MATERIAL FOR THIS EXERCISE |
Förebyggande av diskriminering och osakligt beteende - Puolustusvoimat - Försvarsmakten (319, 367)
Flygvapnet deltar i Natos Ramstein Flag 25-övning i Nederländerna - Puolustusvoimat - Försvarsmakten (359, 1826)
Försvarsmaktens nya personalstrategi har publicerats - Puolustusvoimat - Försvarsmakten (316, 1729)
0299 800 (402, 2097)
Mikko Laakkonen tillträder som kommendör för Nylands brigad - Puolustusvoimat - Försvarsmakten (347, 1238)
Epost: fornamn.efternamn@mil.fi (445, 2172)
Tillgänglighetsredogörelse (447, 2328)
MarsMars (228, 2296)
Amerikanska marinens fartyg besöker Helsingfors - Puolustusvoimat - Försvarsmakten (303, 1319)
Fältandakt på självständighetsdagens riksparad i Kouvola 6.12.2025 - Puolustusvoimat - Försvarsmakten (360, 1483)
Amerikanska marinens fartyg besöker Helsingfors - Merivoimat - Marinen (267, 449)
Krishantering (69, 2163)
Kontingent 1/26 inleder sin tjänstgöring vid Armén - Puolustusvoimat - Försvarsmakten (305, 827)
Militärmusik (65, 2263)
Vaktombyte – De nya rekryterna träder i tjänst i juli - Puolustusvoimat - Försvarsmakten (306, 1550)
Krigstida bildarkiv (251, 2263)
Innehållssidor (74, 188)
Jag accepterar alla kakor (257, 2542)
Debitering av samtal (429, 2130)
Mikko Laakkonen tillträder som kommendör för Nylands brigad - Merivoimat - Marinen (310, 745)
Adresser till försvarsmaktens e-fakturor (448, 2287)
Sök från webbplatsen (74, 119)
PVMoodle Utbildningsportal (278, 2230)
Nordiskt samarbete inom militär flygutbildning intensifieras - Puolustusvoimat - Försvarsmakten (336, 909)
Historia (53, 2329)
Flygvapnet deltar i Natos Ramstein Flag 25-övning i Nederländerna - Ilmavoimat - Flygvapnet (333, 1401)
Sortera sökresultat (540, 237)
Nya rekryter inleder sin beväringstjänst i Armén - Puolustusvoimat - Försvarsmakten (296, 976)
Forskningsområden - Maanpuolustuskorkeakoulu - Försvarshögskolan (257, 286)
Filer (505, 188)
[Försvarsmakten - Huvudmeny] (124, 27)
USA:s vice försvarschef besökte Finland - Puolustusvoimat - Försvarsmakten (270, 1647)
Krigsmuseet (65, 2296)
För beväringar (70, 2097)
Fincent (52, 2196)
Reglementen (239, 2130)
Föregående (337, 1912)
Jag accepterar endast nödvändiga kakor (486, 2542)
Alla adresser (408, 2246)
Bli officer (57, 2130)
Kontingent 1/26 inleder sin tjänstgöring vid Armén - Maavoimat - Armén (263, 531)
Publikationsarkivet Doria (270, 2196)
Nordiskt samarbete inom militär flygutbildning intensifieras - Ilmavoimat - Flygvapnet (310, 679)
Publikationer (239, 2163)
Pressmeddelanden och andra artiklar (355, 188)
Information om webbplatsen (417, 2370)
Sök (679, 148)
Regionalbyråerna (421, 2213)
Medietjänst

YOUR ASSIGNMENT |
Give back the records above exactly, limited to the lines between the one holding "0299 800 (402, 2097)" and the one holding "Fältandakt på självständighetsdagens", inclusive.

SOLUTION TO THIS TASK |
0299 800 (402, 2097)
Mikko Laakkonen tillträder som kommendör för Nylands brigad - Puolustusvoimat - Försvarsmakten (347, 1238)
Epost: fornamn.efternamn@mil.fi (445, 2172)
Tillgänglighetsredogörelse (447, 2328)
MarsMars (228, 2296)
Amerikanska marinens fartyg besöker Helsingfors - Puolustusvoimat - Försvarsmakten (303, 1319)
Fältandakt på självständighetsdagens riksparad i Kouvola 6.12.2025 - Puolustusvoimat - Försvarsmakten (360, 1483)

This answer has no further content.